Track table health (file counts, sizes, and operation history) through Delta's transaction log and system tables. Watching the operation history helps you spot small-file proliferation before it degrades query performance, which can otherwise slow scans by several multiples.

Cost Optimisation

Storing one copy instead of duplicating into a warehouse cuts both storage spend and ETL compute. Run OPTIMIZE and use clustering so queries read fewer bytes, and schedule VACUUM to remove obsolete files you no longer need for time travel.

Security and Governance

Govern lakehouse tables with Unity Catalog so a single permission model covers SQL, Python, and AI access. Apply row filters and column masks at the table level so every engine that reads the data inherits the same controls.

Common Pitfalls and Recommended Patterns

  • Reintroducing a separate warehouse: serve BI directly from Gold tables instead of copying out.
  • Neglecting file compaction: schedule OPTIMIZE to prevent the small-file problem that slows scans.
  • Disabling schema enforcement everywhere: keep it on so malformed data fails fast.
  • Never running VACUUM: unbounded retention inflates storage; balance retention with recovery needs.
  • Skipping a layered model: adopt Bronze/Silver/Gold so consumers always read curated data.

Frequently Asked Questions

How is a lakehouse different from a data lake?

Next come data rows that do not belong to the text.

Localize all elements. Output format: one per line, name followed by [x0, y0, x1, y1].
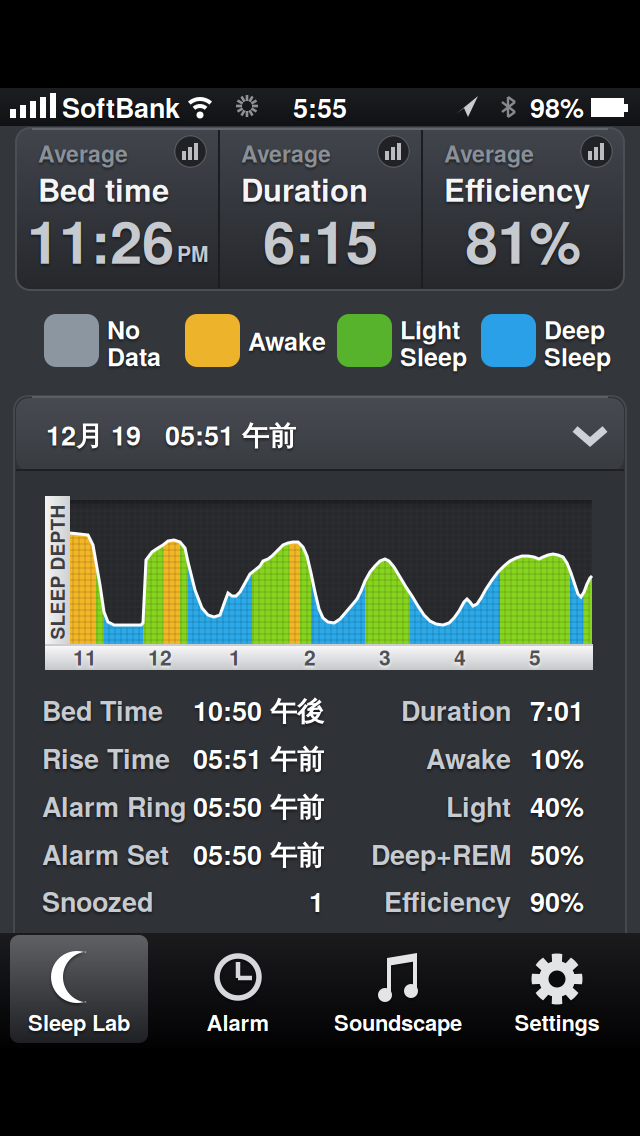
button[interactable]: Settings [480, 933, 640, 1048]
staticText: 6:15 [263, 198, 378, 282]
staticText: 3 [379, 642, 391, 672]
staticText: Alarm Ring [42, 787, 186, 825]
staticText: 1 [229, 642, 241, 672]
staticText: 10:50 午後 [193, 691, 324, 729]
staticText: PM [177, 238, 208, 269]
staticText: Sleep [400, 338, 467, 374]
staticText: 05:50 午前 [193, 787, 324, 825]
staticText: Awake [248, 323, 326, 358]
staticText: Soundscape [334, 1006, 462, 1038]
staticText: 7:01 [530, 691, 584, 729]
button[interactable]: Sleep Lab [0, 933, 160, 1048]
staticText: 11 [73, 642, 97, 672]
button[interactable]: Soundscape [320, 933, 480, 1048]
staticText: 40% [530, 787, 584, 825]
staticText: 81% [466, 198, 582, 282]
staticText: 12 [148, 642, 172, 672]
staticText: Duration [241, 167, 368, 211]
staticText: Average [241, 136, 331, 169]
staticText: SoftBank [62, 88, 180, 126]
button[interactable]: Statistics chart [377, 135, 410, 168]
button[interactable]: Alarm [160, 933, 320, 1048]
staticText: 10% [530, 739, 584, 777]
staticText: Sleep Lab [28, 1006, 130, 1038]
staticText: Light [400, 311, 460, 347]
staticText: 50% [530, 835, 584, 873]
staticText: 98% [530, 88, 584, 126]
staticText: Alarm Set [42, 835, 169, 873]
staticText: Average [38, 136, 128, 169]
staticText: 90% [530, 882, 584, 920]
staticText: 5 [529, 642, 541, 672]
staticText: Bed time [38, 167, 169, 211]
staticText: Deep [544, 311, 605, 347]
staticText: 05:51 午前 [193, 739, 324, 777]
staticText: Alarm [206, 1006, 270, 1038]
staticText: Light [446, 787, 511, 825]
staticText: Average [444, 136, 534, 169]
button[interactable]: Statistics chart [174, 135, 207, 168]
staticText: Efficiency [384, 882, 511, 920]
staticText: Bed Time [42, 691, 163, 729]
staticText: No [107, 311, 140, 347]
staticText: Sleep [544, 338, 611, 374]
staticText: 5:55 [293, 88, 347, 126]
button[interactable]: Statistics chart [580, 135, 613, 168]
staticText: 12月 19 05:51 午前 [46, 415, 296, 454]
staticText: Snoozed [42, 882, 153, 920]
staticText: Duration [401, 691, 511, 729]
staticText: Data [107, 338, 161, 374]
staticText: 1 [309, 882, 324, 920]
staticText: 11:26 [27, 198, 174, 282]
staticText: Rise Time [42, 739, 170, 777]
button[interactable]: 12月 19 05:51 午前 [16, 398, 624, 471]
staticText: Efficiency [444, 167, 590, 211]
staticText: 2 [304, 642, 316, 672]
staticText: Awake [426, 739, 511, 777]
staticText: 05:50 午前 [193, 835, 324, 873]
staticText: Deep+REM [371, 835, 511, 873]
staticText: SLEEP DEPTH [0, 558, 124, 586]
staticText: 4 [454, 642, 466, 672]
staticText: Settings [514, 1006, 600, 1038]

A data lake is just storage; a lakehouse adds a transactional table layer (Delta Lake) on top, giving you ACID guarantees, schema enforcement, fast SQL, and governance that a bare lake cannot provide.

Do I still need a separate data warehouse?

Usually not. A lakehouse serves BI and SQL analytics directly from curated Gold tables, so you avoid maintaining and syncing a second proprietary system.

What makes Delta Lake transactional?

Delta keeps an ordered transaction log alongside the Parquet data files. The log records every commit atomically, enabling isolation between concurrent readers and writers and features like time travel.

Can I use engines other than Spark on a lakehouse?

Yes. Delta Lake is open, and the lakehouse supports SQL Warehouses and external engines that can read the open format, so you are not locked into a single tool.